We’re bringing a new mid-tier compiler to Chrome. Maglev is a just-in-time compiler that can quickly generate performant machine code for all relevant functions within the first one-hundredth of a second. It reduces overall CPU time to compile code while also saving battery life. Our measurements show Maglev has provided a 7.5 percent improvement on Jetstream and a 5 percent improvement in Speedometer. Maglev will start rolling out in Chrome version 114, which begins release on June 5. Let’s hope making benchmarks run faster also makes actual websites load faster.

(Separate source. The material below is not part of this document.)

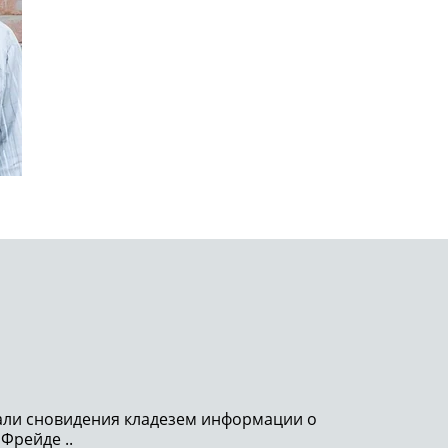
тали сновидения кладезем информации о
 Фрейде ..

When watching videos yesterday, one Redditor encountered a popup informing them that “Ad blockers are not allowed on YouTube”. The message offered a button to “Allow YouTube ads” in the person’s ad blocking software and went on to explain that ads make the service free for billions of users and that YouTube Premium offers an ad-free experience. It even provided a button to easily sign up for a YouTube Premium membership. This was always going to happen.

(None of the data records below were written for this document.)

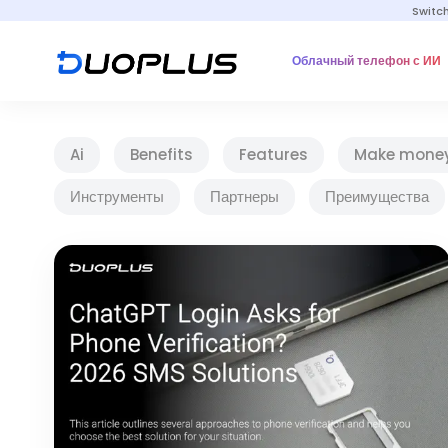
Switc
Облачный телефон с ИИ
Ai
Benefits
Features
Make mone
Инструменты
Партнеры
Преимущества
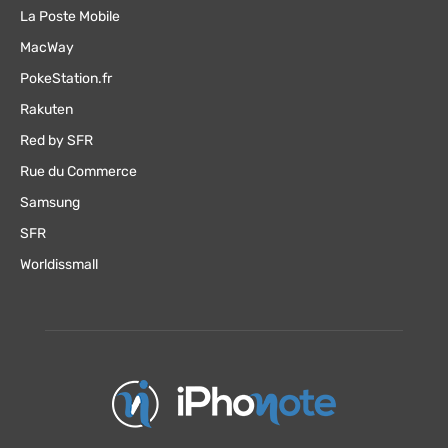
La Poste Mobile
MacWay
PokeStation.fr
Rakuten
Red by SFR
Rue du Commerce
Samsung
SFR
Worldissmall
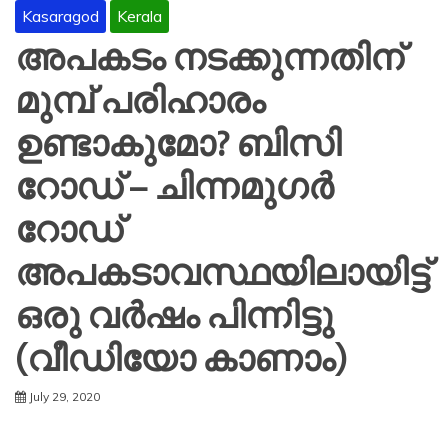
Kasaragod
Kerala
അപകടം നടക്കുന്നതിന്
മുമ്പ് പരിഹാരം
ഉണ്ടാകുമോ? ബിസി
റോഡ് – ചിന്നമുഗർ
റോഡ്
അപകടാവസ്ഥയിലായിട്ട്
ഒരു വർഷം പിന്നിട്ടു
(വീഡിയോ കാണാം)
July 29, 2020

On a support page, Google details the full list of 180 countries in which Bard is now available. This includes countries all over the globe, but very noticeably not any countries that are a part of the European Union. It’s a big absence from what is otherwise a global expansion for Google’s AI. The reason why isn’t officially stated by Google, but it seems reasonable to believe that it’s related to GDPR. Just last month, Italy briefly banned ChatGPT over similar concerns that the AI couldn’t comply with the regulations. Google also slyly hints this might be the case saying that further Bard expansions will be made “consistent with local regulations.” In other words, Bard probably does things that run afoul of the stricter privacy regulations in the EU. Make of that what you will.
Have you ever found yourself in this position? You see an image on a website, in your feed, or in a message from a friend — and you think, “this doesn’t feel quite right.” Is the image being shown in the right context? Has it been manipulated or faked? Where did it come from? When you’re trying to figure out if a piece of information or an image is reliable, having the full story is key. That’s why we’re expanding our ongoing work in information literacy to include more visual literacy and help people quickly and easily assess the context and credibility of images. In the coming months, we’re launching a new tool called About this image. This is a great idea, and I hope it works as intended. While I doubt it’ll be perfect, it’ll make it much easier to quickly verify where an image came from, just how genuine or fake it is, if it’s been edited, and more. It’s not giving a simple “yay” or “nay”, but instead gives the user the data it can then use to make their own informed decision. This is the kind of stuff Google should be doing.
The future of Google Search is AI. But not in the way you think. The company synonymous with web search isn’t all in on chatbots (even though it’s building one, called Bard), and it’s not redesigning its homepage to look more like a ChatGPT-style messaging system. Instead, Google is putting AI front and center in the most valuable real estate on the internet: its existing search results. A good overview of some of the “AI” stuff Google is integrating into Search. Many of these actually seem quite useful and well thought out, but time will tell if the wider web will be able to game these new tools in the same way SEO killed regular Search.